Notice how units sales and revenue aren't in the slide deck. If Palm had made this decision 18 months ago it would be looking a lot healthier.

Frank Bulk
NWC Contributing Editor

I missed the purchase of ChatterEmail a couple of months ago. No wonder updates have stopped on my favorite Palm application. If they integrate Chatteremail into the standard Palm OS, they've just made it a serious contender against the push e-mail of the BlackBerry without any infrastructure at all. Very, very good move on their part.
Jordan Wiens
NWC Contributing Editor

Palm revealed plans at its annual analyst and investor day in New York this week to produce a Linux-based operating platform for mobile devices later this year, in addition to the Windows Mobile OS-based platform it already offers.

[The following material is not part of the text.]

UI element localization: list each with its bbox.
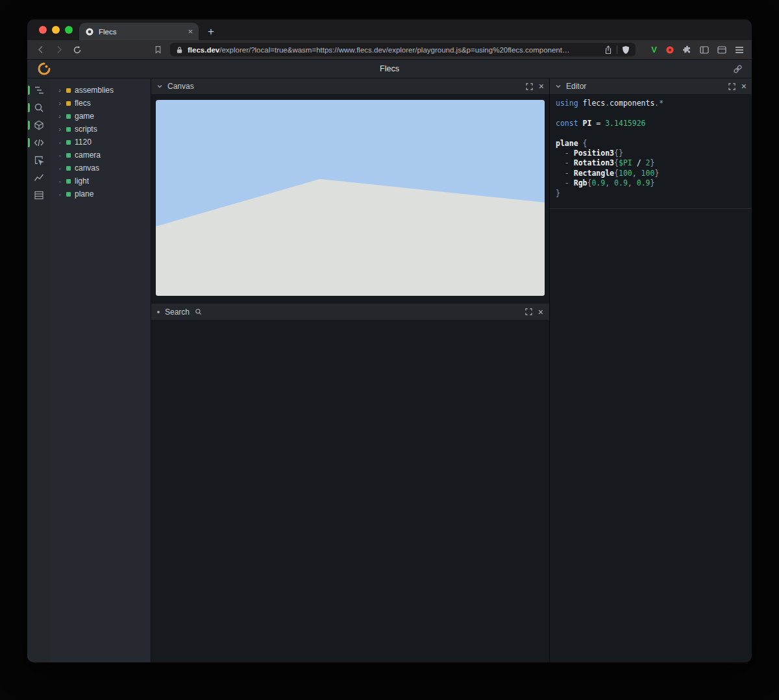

Palm said that creating a mobile platform running on a Linux kernel opens the door for Web application developers to create applications for smartphones and other mobile devices without having to pour excessive resources into development. Also on tap in a new Linux core: improved performance, reliability and stability, as compared to the current Palm OS, the vendor said. The new Linux-based OS will support simultaneous voice/data and multithreading, things missing in the currently available Palm OS.

Palm noted that it's using assets from its recent purchase of e-mail client software company ChatterEmail and the acquisition of technical and personnel resources from interface design firm Iventor to speed development plans.